Early in February I started noticing signs around the MIT campus advertising a videogame marathon for Haiti. The Complete Game Completion Marathon would involve several teams working their way through various games for a weekend, and people would donate in support of the effort.
I really didn’t know what to think. It was an odd kind of charity effort, and I had mixed feelings about its methods. I wanted to know more, so I decided to do a feature on the event for GameShark. It was published today.
This was kind of an unusual piece for me. It’s rare that I do field interviews and interact face to face with my subjects, and I have to admit that it felt a little strange to be having long conversations with people whose intentions were so plainly good but whose efforts left me a little skeptical.

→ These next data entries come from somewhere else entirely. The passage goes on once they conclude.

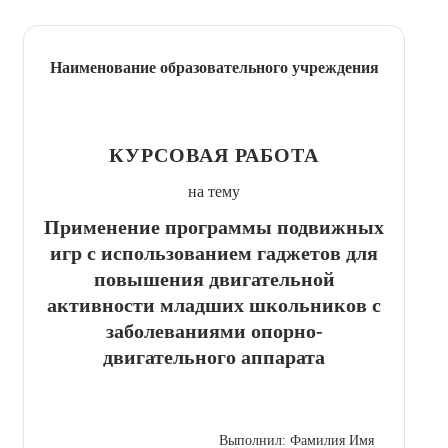
Наименование образовательного учреждения
КУРСОВАЯ РАБОТА
на тему
Применение программы подвижных
игр с использованием гаджетов для
повышения двигательной
активности младших школьников с
заболеваниями опорно-
двигательного аппарата
Выполнил: Фамилия Имя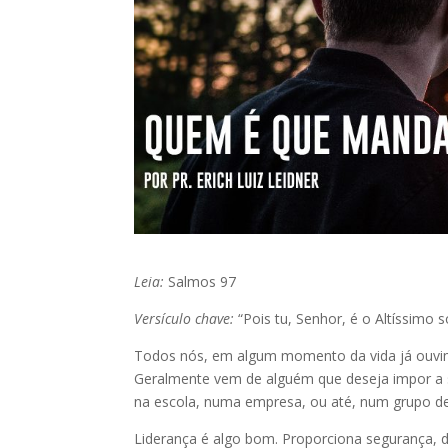
Leia:
Salmos 97
Versículo chave:
“Pois tu, Senhor, é o Altíssimo 
Todos nós, em algum momento da vida já ouvi
Geralmente vem de alguém que deseja impor a sua
na escola, numa empresa, ou até, num grupo d
Liderança é algo bom. Proporciona segurança, d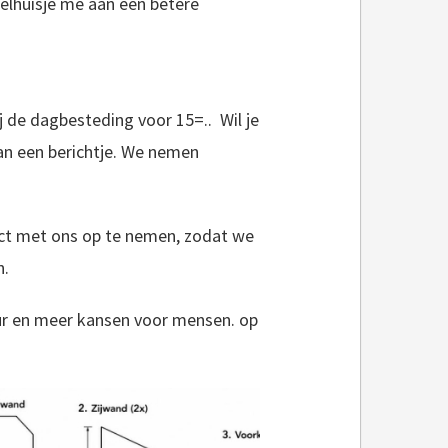
gelhuisje me aan een betere
 de dagbesteding voor 15=.. Wil je
an een berichtje. We nemen
act met ons op te nemen, zodat we
n.
ur en meer kansen voor mensen. op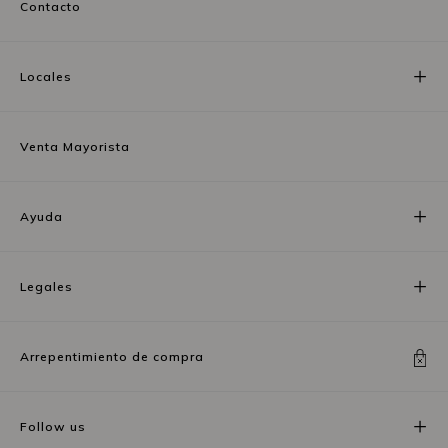
Contacto
Locales
Venta Mayorista
Ayuda
Legales
Arrepentimiento de compra
Follow us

I felt an ambivalence that they didn’t, and I knew that my piece would probably cast their marathon in a slightly different light than they would. They knew this too, of course, but this is one of the first times in my career that working as a reporter and observer left me feeling slightly uncomfortable. It’s rare that I’m writing about people, you see. Most of the time I’m covering an issue or a creative work. This time, I was observing people doing something they felt passionately about.
That’s part of the bargain, of course. In her foreword to Slouching Toward Bethlehem, Didion remarks that a writer is always selling someone out. Yet you’re also dependent on the kindness of your subjects, and their willingness to let a stranger hang out with them and observe them. But eventually, you have to write about them. And just figuring out what to say means making some judgments.